[[ DATA UNDER STUDY open ]]
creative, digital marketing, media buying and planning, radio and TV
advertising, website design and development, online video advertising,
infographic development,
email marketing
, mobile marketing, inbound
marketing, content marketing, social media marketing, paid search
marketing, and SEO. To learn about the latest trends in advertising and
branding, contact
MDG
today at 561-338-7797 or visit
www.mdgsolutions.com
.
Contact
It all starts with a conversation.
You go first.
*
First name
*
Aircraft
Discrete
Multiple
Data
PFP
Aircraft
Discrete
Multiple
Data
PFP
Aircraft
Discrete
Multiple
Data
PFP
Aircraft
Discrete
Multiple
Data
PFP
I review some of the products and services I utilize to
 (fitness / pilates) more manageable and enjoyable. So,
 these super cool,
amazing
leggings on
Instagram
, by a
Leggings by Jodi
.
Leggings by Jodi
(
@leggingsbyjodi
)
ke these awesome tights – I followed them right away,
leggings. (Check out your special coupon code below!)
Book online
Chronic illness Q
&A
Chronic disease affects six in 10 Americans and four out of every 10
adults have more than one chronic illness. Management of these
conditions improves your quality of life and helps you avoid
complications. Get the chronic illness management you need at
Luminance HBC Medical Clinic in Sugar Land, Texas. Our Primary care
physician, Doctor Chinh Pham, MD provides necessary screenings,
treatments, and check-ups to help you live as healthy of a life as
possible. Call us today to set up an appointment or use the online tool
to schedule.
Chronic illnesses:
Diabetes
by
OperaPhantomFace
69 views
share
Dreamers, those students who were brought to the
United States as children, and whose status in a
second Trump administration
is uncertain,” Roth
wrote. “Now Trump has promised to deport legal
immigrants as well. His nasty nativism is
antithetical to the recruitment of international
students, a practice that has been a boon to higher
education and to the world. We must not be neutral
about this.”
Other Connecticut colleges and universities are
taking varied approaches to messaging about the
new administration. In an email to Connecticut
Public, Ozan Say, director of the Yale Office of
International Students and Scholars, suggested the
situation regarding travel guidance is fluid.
[[ DATA UNDER STUDY closed ]]
- _WHAT TO DO_: The records above must be transcribed in full, word for word.

- _EXERCISE OUTPUT_:
creative, digital marketing, media buying and planning, radio and TV
advertising, website design and development, online video advertising,
infographic development,
email marketing
, mobile marketing, inbound
marketing, content marketing, social media marketing, paid search
marketing, and SEO. To learn about the latest trends in advertising and
branding, contact
MDG
today at 561-338-7797 or visit
www.mdgsolutions.com
.
Contact
It all starts with a conversation.
You go first.
*
First name
*
Aircraft
Discrete
Multiple
Data
PFP
Aircraft
Discrete
Multiple
Data
PFP
Aircraft
Discrete
Multiple
Data
PFP
Aircraft
Discrete
Multiple
Data
PFP
I review some of the products and services I utilize to
 (fitness / pilates) more manageable and enjoyable. So,
 these super cool,
amazing
leggings on
Instagram
, by a
Leggings by Jodi
.
Leggings by Jodi
(
@leggingsbyjodi
)
ke these awesome tights – I followed them right away,
leggings. (Check out your special coupon code below!)
Book online
Chronic illness Q
&A
Chronic disease affects six in 10 Americans and four out of every 10
adults have more than one chronic illness. Management of these
conditions improves your quality of life and helps you avoid
complications. Get the chronic illness management you need at
Luminance HBC Medical Clinic in Sugar Land, Texas. Our Primary care
physician, Doctor Chinh Pham, MD provides necessary screenings,
treatments, and check-ups to help you live as healthy of a life as
possible. Call us today to set up an appointment or use the online tool
to schedule.
Chronic illnesses:
Diabetes
by
OperaPhantomFace
69 views
share
Dreamers, those students who were brought to the
United States as children, and whose status in a
second Trump administration
is uncertain,” Roth
wrote. “Now Trump has promised to deport legal
immigrants as well. His nasty nativism is
antithetical to the recruitment of international
students, a practice that has been a boon to higher
education and to the world. We must not be neutral
about this.”
Other Connecticut colleges and universities are
taking varied approaches to messaging about the
new administration. In an email to Connecticut
Public, Ozan Say, director of the Yale Office of
International Students and Scholars, suggested the
situation regarding travel guidance is fluid.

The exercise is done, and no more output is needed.